Slow growth in advanced economies risks transforming high long-term unemployment rates into structural unemployment, a group of international economic organisations warned on Monday.
According to a study by the International Labour Organisation and the Organisation for Economic Cooperation and Development, "the large increase in long-term unemployment is of particular concern because of the increased risk that many workers will become structurally unemployed."
"In previous recessions, this was the main channel through which a cyclical increase in unemployment in many advanced countries was transformed into persistently high unemployment rates that took many years to unwind," it warned.
The study showed that in the first quarter of 2011 around 40 percent of the unemployed in France, Spain and Japan had been jobless for over a year. The figure stood at 47.3 percent for Germany, 50 percent for Italy, and 68.3 for South Africa.

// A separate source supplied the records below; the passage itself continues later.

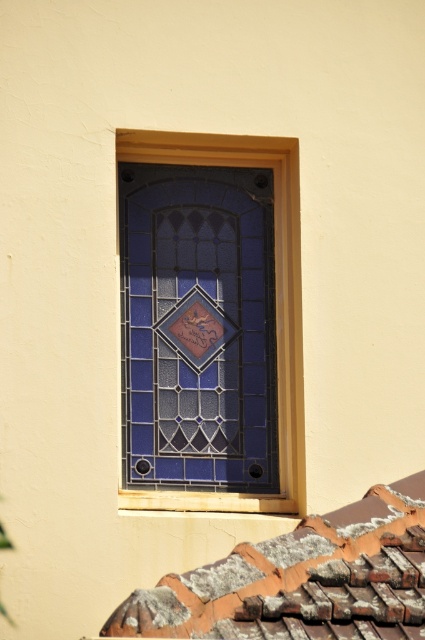 Question: Can you confirm if rusty clay tiles at lower right is bigger than blue stained glass at center?

Choices:
 (A) yes
 (B) no

Answer: (A)

Question: Does rusty clay tiles at lower right have a smaller size compared to blue stained glass at center?

Choices:
 (A) yes
 (B) no

Answer: (B)

Question: Does rusty clay tiles at lower right have a smaller size compared to blue stained glass at center?

Choices:
 (A) yes
 (B) no

Answer: (B)

Question: Which of the following is the closest to the observer?

Choices:
 (A) rusty clay tiles at lower right
 (B) blue stained glass at center

Answer: (A)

It also said that among G20 countries where data is available, long-term unemployment increased the most rapidly in Canada, Spain and Britain, but without giving figures.
In the United States, it said, "the share of long-term unemployment tripled to reach an historical high in early 2011."

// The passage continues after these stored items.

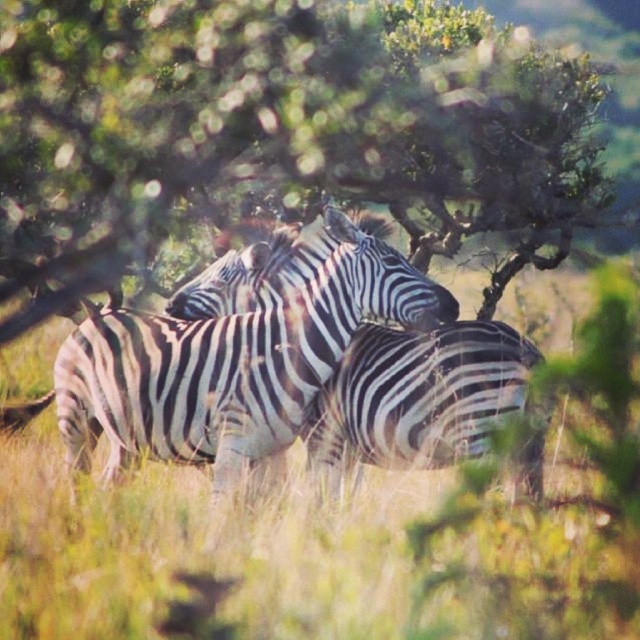 Is green grass at center to the right of black and white striped zebra at center from the viewer's perspective?

No, green grass at center is not to the right of black and white striped zebra at center.

How far apart are green grass at center and black and white striped zebra at center?

3.69 feet

What are the coordinates of `green grass at center` in the screenshot? It's located at (330, 541).

Identify the location of green grass at center. (330, 541).

Is green leafy tree at center taller than green grass at center?

Incorrect, green leafy tree at center's height is not larger of green grass at center's.

Does green leafy tree at center have a larger size compared to green grass at center?

No.

Between point (483, 177) and point (564, 611), which one is positioned behind?

Point (483, 177)

At what (x,y) coordinates should I click in order to perform the action: click on green leafy tree at center. Please return your answer as a coordinate pair (x, y). This screenshot has width=640, height=640. Looking at the image, I should click on (276, 125).

What do you see at coordinates (276, 125) in the screenshot? I see `green leafy tree at center` at bounding box center [276, 125].

Between point (381, 88) and point (268, 259), which one is positioned in front?

Point (268, 259) is in front.

This screenshot has width=640, height=640. What are the coordinates of `green leafy tree at center` in the screenshot? It's located at (276, 125).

Long-term unemployment, it warned "is associated with an increased risk of poverty, health problems and school failure for children of the affected individuals," adding that the number of unemployed was higher by 20 million in G20 countries than at the beginning of the current economic crisis in 2008.
The study added that annual employment growth in G20 economies would have to be at least 1.3 percent per year to return to the pre-crisis employment rate by 2015.

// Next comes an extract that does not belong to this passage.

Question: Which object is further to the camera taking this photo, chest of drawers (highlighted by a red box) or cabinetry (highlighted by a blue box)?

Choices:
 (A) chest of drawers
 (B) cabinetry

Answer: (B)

"This would generate some 21 million additional jobs per year, recover the jobs lost since 2008 and absorb the increase in the working age population," it said.
Although such objectives are feasible, it said that "employment growth of less than one percent cannot be excluded given the slowdown of the world economy and the anaemic growth foreseen in several G20 countries."
"Should employment grow at a rate of 0.8 per cent until end 2012, now a distinct possibility, then the shortfall in employment would increase by some 20 million to a total of 40 million in G20 countries."
Although the report gave few policy proposals, ILO Director-General Juan Somavia urged G20 leaders to invest in job-creation schemes in a press release.
"Employment creation has to become a top macroeconomic priority," he said.